EXERCISE: Please filter the entries and return only the lines that include "Hill".

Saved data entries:
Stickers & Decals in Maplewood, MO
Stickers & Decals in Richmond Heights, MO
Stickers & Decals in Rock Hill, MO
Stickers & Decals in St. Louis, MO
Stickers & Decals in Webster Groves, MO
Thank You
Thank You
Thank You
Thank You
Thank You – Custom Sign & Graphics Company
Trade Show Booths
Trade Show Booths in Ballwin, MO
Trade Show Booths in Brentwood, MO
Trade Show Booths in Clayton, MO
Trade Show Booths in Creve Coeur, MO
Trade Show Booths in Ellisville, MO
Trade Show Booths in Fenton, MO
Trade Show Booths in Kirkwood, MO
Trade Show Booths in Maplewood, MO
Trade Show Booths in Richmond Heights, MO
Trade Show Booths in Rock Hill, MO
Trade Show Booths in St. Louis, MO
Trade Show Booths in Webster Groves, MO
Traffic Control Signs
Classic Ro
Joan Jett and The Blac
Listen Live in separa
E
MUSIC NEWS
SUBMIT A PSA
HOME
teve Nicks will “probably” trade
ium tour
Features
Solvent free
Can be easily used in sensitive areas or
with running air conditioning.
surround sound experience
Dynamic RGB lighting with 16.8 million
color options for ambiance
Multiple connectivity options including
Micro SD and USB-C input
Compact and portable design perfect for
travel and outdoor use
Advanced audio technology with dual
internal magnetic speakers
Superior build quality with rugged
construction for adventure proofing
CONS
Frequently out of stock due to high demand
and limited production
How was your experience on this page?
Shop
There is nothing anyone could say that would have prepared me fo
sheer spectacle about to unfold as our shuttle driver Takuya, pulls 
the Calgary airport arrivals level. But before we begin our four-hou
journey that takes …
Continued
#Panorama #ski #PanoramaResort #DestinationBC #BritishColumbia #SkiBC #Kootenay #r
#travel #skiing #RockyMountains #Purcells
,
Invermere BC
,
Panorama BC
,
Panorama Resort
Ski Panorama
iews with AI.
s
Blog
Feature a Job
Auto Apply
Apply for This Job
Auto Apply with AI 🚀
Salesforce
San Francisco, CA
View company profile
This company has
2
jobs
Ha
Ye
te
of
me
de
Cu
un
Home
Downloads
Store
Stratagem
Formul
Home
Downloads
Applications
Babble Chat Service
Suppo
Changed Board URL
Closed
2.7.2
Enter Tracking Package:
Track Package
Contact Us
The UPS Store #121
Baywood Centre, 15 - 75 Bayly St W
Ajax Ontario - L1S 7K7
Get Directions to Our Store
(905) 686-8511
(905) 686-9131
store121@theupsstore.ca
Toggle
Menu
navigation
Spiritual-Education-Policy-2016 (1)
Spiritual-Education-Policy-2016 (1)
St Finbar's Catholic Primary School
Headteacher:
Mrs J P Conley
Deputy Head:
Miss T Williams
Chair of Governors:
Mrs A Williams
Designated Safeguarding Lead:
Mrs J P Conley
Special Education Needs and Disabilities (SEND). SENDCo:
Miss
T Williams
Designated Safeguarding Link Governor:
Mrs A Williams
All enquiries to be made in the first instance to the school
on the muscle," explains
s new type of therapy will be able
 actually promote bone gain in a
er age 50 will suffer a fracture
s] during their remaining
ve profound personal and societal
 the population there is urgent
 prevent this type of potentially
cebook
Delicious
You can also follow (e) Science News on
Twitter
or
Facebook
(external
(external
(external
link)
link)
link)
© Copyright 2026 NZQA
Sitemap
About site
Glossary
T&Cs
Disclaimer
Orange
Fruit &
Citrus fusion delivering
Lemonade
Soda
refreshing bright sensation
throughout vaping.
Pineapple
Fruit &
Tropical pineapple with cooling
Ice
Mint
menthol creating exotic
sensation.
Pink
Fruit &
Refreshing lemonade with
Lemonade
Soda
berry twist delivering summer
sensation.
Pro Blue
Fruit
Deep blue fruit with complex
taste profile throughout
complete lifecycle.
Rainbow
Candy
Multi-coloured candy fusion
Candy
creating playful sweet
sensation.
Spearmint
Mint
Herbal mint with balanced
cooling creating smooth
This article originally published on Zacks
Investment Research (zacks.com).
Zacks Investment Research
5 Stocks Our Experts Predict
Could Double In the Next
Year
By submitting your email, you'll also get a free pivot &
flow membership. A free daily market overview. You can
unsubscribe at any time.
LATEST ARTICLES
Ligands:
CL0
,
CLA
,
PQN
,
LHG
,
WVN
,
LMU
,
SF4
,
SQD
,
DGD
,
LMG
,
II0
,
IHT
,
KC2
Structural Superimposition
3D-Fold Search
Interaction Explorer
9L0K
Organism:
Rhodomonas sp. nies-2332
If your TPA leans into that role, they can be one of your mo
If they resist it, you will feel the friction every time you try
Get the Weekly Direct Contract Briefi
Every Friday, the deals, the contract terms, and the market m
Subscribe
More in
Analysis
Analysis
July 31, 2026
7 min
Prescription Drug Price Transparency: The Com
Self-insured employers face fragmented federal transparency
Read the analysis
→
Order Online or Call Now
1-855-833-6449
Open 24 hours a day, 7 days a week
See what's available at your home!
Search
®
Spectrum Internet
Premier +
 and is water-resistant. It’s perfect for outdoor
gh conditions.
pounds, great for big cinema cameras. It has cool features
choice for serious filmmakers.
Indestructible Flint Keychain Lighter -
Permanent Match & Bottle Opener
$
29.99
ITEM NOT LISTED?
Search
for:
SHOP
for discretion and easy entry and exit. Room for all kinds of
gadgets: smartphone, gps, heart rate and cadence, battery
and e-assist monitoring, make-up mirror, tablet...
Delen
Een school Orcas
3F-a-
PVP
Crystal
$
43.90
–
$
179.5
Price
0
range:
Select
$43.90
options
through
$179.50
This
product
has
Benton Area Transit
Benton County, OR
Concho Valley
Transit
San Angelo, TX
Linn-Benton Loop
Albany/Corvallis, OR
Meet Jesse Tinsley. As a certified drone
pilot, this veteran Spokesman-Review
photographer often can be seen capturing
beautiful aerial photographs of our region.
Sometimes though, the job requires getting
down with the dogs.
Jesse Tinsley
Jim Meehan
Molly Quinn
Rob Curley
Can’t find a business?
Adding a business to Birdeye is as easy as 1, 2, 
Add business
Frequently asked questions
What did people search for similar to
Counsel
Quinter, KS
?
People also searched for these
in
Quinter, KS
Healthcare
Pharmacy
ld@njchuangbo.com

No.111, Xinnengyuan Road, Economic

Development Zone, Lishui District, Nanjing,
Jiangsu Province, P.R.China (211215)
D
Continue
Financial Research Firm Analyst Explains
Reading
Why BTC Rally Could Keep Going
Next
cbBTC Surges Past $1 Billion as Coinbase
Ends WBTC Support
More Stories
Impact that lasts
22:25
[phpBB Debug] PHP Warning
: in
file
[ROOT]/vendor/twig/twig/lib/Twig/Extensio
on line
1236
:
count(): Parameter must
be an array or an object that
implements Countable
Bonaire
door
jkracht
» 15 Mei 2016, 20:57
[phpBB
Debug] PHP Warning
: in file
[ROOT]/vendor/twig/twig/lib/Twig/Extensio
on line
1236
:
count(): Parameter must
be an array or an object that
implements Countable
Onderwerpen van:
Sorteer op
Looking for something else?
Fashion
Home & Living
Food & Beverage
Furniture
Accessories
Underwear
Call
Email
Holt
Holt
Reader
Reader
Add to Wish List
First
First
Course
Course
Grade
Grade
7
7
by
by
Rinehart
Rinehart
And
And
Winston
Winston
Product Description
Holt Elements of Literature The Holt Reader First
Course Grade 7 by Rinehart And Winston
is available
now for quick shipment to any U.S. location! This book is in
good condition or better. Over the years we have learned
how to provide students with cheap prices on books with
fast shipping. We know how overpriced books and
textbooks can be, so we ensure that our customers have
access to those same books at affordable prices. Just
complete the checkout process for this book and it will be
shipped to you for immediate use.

TASK ANSWER:
Stickers & Decals in Rock Hill, MO
Trade Show Booths in Rock Hill, MO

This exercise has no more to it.